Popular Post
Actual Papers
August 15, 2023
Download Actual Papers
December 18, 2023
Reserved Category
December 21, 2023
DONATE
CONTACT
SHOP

____________

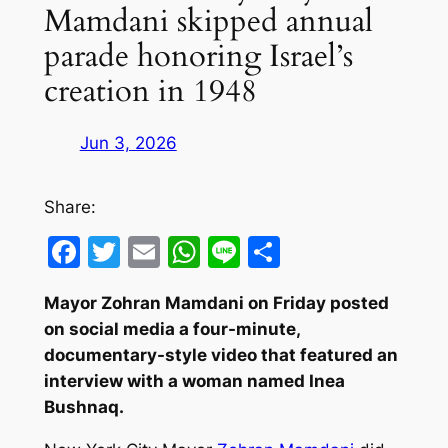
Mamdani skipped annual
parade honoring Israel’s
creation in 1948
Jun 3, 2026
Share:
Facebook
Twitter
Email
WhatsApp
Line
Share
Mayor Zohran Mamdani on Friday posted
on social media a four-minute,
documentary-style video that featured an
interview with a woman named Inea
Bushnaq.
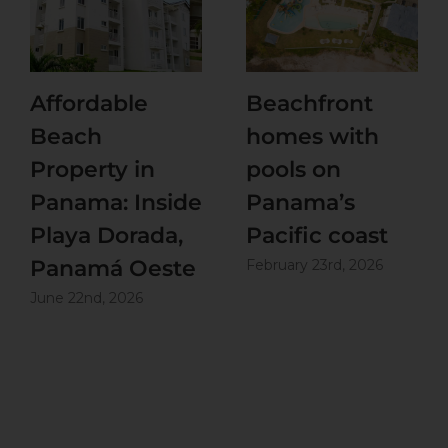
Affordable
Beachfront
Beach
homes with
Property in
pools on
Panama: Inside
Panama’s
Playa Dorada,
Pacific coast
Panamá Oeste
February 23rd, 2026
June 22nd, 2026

____________

* _Task to complete_:
Each line of the entries above that includes the string "Papers" should be copied out.

* _Response to the task_:
Actual Papers
Download Actual Papers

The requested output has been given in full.